> TASK TO COMPLETE: Find how many lines in the material below hold the word "WordPress". Reply with that figure alone.

*** EXCERPTED DATA ***

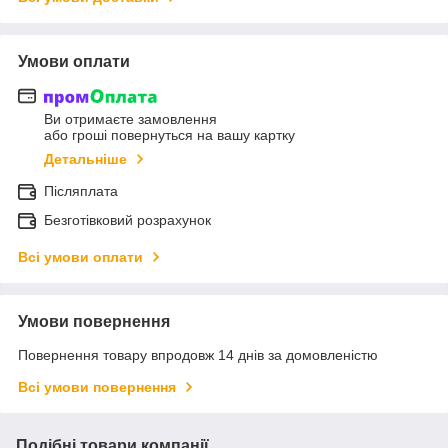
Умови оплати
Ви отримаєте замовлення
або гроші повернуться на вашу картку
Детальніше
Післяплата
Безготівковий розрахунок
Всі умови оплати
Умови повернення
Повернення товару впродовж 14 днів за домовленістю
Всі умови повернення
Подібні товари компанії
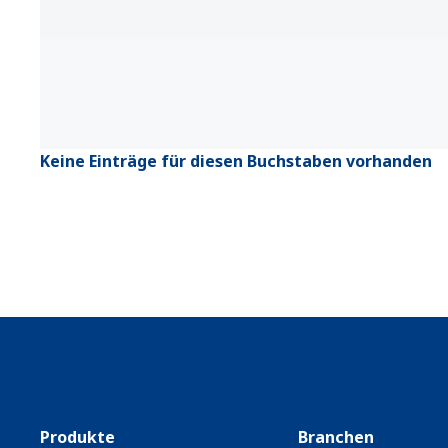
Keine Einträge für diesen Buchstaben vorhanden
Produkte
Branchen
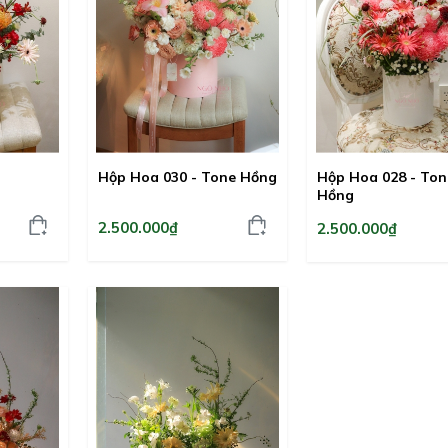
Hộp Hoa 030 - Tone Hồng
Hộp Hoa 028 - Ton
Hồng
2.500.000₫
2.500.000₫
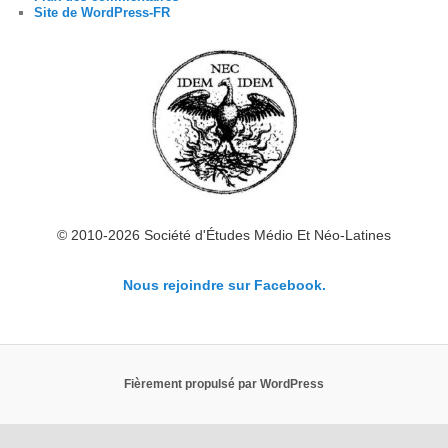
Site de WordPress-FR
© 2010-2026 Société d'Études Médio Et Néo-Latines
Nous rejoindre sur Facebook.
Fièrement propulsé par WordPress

*** End of EXCERPTED DATA ***
*** EXCERPTED DATA ***

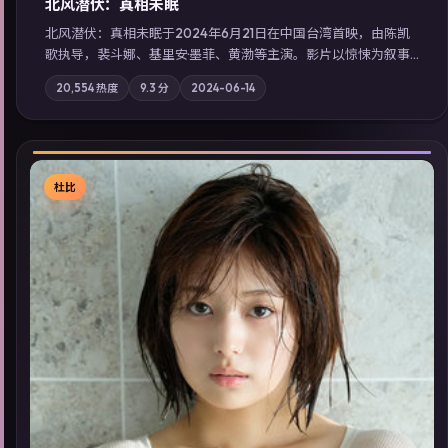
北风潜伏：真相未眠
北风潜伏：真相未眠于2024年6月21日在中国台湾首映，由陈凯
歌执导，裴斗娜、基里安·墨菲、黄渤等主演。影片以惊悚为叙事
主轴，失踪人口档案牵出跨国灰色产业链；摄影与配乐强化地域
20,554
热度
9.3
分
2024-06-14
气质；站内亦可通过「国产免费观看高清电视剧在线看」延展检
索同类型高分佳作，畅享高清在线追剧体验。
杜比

*** End of EXCERPTED DATA ***
*** EXCERPTED DATA ***

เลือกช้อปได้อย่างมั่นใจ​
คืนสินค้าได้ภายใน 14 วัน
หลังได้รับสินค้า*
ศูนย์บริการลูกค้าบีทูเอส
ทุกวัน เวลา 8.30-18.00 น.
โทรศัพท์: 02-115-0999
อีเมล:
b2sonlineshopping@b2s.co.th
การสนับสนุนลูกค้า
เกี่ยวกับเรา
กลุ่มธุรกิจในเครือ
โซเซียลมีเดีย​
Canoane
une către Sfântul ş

*** End of EXCERPTED DATA ***

> ANSWER BELOW: 2